Zo wek je je eigen zuurdesemstarter tot leven.
Eerst moet je je zuurdesemstarter aan de gang krijgen. Dat is niet zo moeilijk, want het vraagt vooral geduld en het is dus eigenlijk wel heel moeilijk. Maar het is mij gelukt, dus lukt het jou ook. Dit heb je nodig:
- een glazen potje
- een digitale weegschaal
- biologisch volkoren roggemeel
- biologisch ongebleekt tarwebloem
- water uit de kraan
- een elastiekje
Op de eerste dag meng je in het glazen potje 50 gram roggemeel met precies 50 gram water. Het is belangrijk dat er exact evenveel meel als water in het potje gaat, vandaar die digitale weegschaal. De deksel van het potje leg je er losjes bovenop. Zet het potje op het het aanrecht lekker dicht bij het fornuis of op een andere warme plek. De volgende ochtend zet je het weer op de weegschaal en voeg je 30 gram bloem en weer precies 30 gram water toe. Even roeren. Als je dit gedaan hebt doe je het elastiekje om het potje ter hoogte van het papje, zodat je kunt zien of het gaat rijzen. Aan het einde van de dag – zo’n twaalf uur later – voeg je weer 30 gram bloem en 30 gram water toe.
Om te voorkomen dat je een zuurdesemmonster creëert, gooi je zo nu en dan iets meer dan de helft van het spul weg voordat je water en bloem toevoegt.

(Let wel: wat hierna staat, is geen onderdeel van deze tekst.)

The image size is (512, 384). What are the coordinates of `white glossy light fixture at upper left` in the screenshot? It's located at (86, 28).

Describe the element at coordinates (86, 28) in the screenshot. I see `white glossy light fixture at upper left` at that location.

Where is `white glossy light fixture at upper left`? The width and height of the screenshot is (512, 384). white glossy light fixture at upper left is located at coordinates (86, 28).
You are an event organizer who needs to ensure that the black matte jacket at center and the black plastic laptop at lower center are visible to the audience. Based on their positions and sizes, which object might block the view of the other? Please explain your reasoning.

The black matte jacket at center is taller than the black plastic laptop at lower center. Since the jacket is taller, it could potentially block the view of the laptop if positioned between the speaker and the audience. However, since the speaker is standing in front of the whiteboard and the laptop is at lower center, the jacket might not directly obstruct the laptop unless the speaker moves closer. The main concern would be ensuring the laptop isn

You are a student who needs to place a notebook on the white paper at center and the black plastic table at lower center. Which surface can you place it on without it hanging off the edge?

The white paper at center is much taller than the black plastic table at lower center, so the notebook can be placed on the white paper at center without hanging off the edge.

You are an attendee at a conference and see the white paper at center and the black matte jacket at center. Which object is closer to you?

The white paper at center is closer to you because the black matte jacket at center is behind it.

Dit hou je minstens tien dagen vol. Maar na een dag of drie loopt het potje bijna over. Om te voorkomen dat je een zuurdesemmonster creëert, gooi je zo nu en dan iets meer dan de helft van het spul weg voordat je water en bloem toevoegt. Je kunt het restant ook bewaren, maar je hebt er in het begin nog niet zo veel aan. En je gaat gewoon door met tweemaal daags voeden, zoals dat heet.

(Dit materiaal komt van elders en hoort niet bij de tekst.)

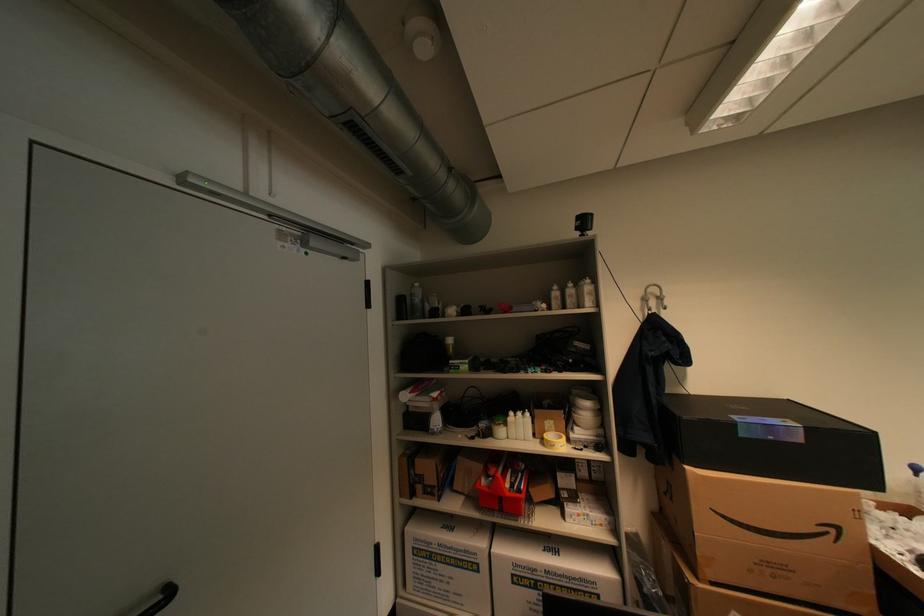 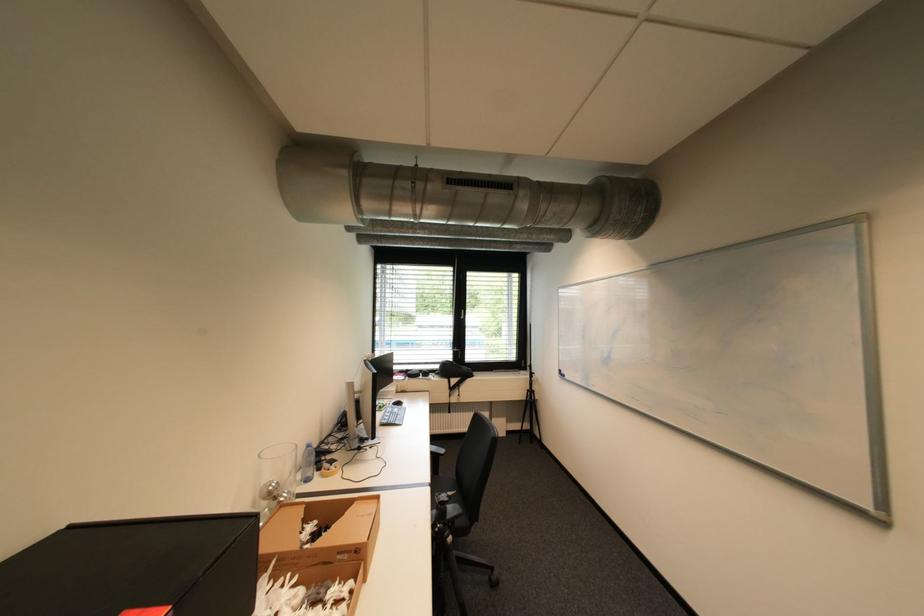 Where in the second image is the point corresponding to (883,434) from the first image?

(265, 516)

Starter klaar? Bakken maar.
En dan, als het allemaal goed gaat, tref je op een morgen een hongerige starter aan: hij ruikt misschien zelfs een beetje naar aceton van de trek. Maar een paar uur nadat je er water en bloem doorheen hebt geroerd, is hij klaar zijn werk te doen: er zitten grote bubbels in en hij kraakt en beweegt als je er met een lepel doorheen roert. Je kunt het ook testen door een beetje starter in een kom water te laten vallen: als het blijft drijven kun je een paar eetlepels als natuurlijk gist in een deeg gebruiken. Om een heerlijk broodje mee te bakken.
Een paar dingen zijn handig om te weten. Je hebt nu een 100% gehydrateerde desemstarter: hij bestaat uit gelijke delen bloem en water. Daar kun je rekening mee houden bij je broodrecepten, want die gaan altijd uit van een bepaald percentage water ten opzichte van de hoeveelheid meel. Verder kun je op twee manieren broodbakken: door alles te baseren op heel nauwkeurig rekenwerk of zo’n beetje losjes op gevoel. Ik hanteer die laatste methode en dat gaat tot nu toe prima. Maar ik heb wel – na een heel goed gelukt broodje – de verhoudingen vastgelegd in een Excel-bestand. Daar ben ik niet meer vanaf geweken.
Mijn starter staat altijd paraat op het aanrecht. Ik bak ongeveer om de dag een brood en ik heb al heel veel broden opgegeten en weggegeven. Het is een extreem verslavende hobby.